Sometimes a judge will indicate how much time he or she will sentence a defendant to in county jail or in state prison and then grant defendant a few weeks to get his or her “affairs” in order before being actually sentenced. Defendant must then enter his or her plea and agree not to withdraw the plea later.
He or she must also already be out of custody on bail. Such a delay in starting the sentence is to allow defendant to get one’s affairs in order would not apply to someone who is already in custody who did not post bail.
“Getting one’s affairs in order” may mean moving one’s furniture to storage, turning off the utilities to one’s home, letting one’s employer know that he or she will be leaving, arranging for someone else to take care of one’s children or adult dependents, have someone receive one’s mail and pay one’s bills, etc. It may involve signing a power of attorney to let someone else take care of one’s finances.
This delay in starting the time (a stay of execution of the sentence) may also be to allow defendant more time out of custody to see one’s child graduate high school or college before beginning to serve the time.
The delay in the actual sentencing is called “a stay” in sentencing.
The judge may not condition the stay by warning defendant that failure to appear later for sentencing and then to begin serving the sentence will be punished by an additional term of imprisonment. People v. Gooch (1995) 33 Cal.App.4th 1004. Instead, the judge will typically ask the defendant to acknowledge on the record that if he or she fails to appear at a later date for sentencing, the judge’s promise of a certain length of time in custody.
The judge will also tell defendant that if defendant picks up a new case (i.e. is arrested on a new charge and is so charged), the judge’s promise of a certain sentence at sentencing will be withdrawn.
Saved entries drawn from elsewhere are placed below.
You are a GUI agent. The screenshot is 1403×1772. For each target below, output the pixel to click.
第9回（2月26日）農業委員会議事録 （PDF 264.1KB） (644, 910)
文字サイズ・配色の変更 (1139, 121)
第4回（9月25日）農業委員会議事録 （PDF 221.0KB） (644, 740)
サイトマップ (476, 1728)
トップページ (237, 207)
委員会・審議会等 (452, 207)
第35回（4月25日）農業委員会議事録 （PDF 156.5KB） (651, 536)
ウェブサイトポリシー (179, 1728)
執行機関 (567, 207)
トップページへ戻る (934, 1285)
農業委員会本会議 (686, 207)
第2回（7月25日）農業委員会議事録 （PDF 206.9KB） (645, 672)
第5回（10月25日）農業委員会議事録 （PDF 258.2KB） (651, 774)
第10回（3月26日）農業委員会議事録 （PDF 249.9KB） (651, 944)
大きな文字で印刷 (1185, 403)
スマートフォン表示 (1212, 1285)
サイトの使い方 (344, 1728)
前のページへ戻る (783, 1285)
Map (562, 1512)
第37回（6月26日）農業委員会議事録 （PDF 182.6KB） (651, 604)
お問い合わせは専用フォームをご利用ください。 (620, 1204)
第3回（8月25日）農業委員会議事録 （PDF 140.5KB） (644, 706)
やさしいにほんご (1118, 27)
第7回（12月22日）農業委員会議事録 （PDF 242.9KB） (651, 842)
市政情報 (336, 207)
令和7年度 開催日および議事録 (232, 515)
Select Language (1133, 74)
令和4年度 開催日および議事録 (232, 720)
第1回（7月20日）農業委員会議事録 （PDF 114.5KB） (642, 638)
This is especially relevant if defendant is being sentenced in the future for a drug offense, an alcohol-related offense, a sex offense, a gang-related offense or domestic violence and it is strongly suspected that during the time between the plea and sentencing, defendant may reoffend.
The judge is statutorily only authorized only to vacate the previously imposed sentence and permit defendant to withdraw the plea, or to reduce the initial sentence. The judge cannot threaten to increase the sentence. People v. Gooch, supra. However, by stating to defendant that his promise of a certain sentence length will be vacated, it is implied strongly that the sentence will increase up to the maximum allowed for the plea.
In this context, a defendant may enter a waiver of the right to have the sentence imposed immediately by agreeing to a sanction (extra punishment, i.e. extra time in jail or prison) for nonappearance and disallowing the withdrawal of a plea. People v. Cruz (1988) 44 Cal.3d 1247, 1250; see e.g. People v. Vargas (1990) 223 Cal.App.3d 1107 (agreed-upon increased sentence if defendant failed to appear at sentencing proper when supported by waivers under Cruz; sometimes referred to as “Vargas” waivers). Other times, a defendant is sentenced to a greater term that will be reduced at the agreed-upon sentence date. People v. Carr (2006) 143 Cal.App.4th 786.
In twenty-one years of practice, I have only seen a Cruz waiver become a problem twice. In one case, my client agreed to put over sentencing a few weeks to get his affairs in order. He then never showed up for sentencing and it was strongly suspected that he simply fled the United States for his birth country. A bench warrant was issued for him and, eventually, if he ever returns to the United States, he may be taken into custody at customs or in any further contact with law enforcement here.
In a second case, my client sadly was being sentenced for a felony DUI, his fourth DUI. The client then entered his plea and waived his right to be sentenced forthwith under Cruz. The judge agreed to allow him thirty days to get his affairs in order prior to starting a two-year sentence in state prison. Despite having a SCRAM (secure continuous remote alcohol monitoring) device on his ankle, he consumed alcohol during the thirty-day period and was arrested again for DUI. I was notified of his arrest well prior to the 30-day period expiring and the judge did indeed increase our client’s sentence.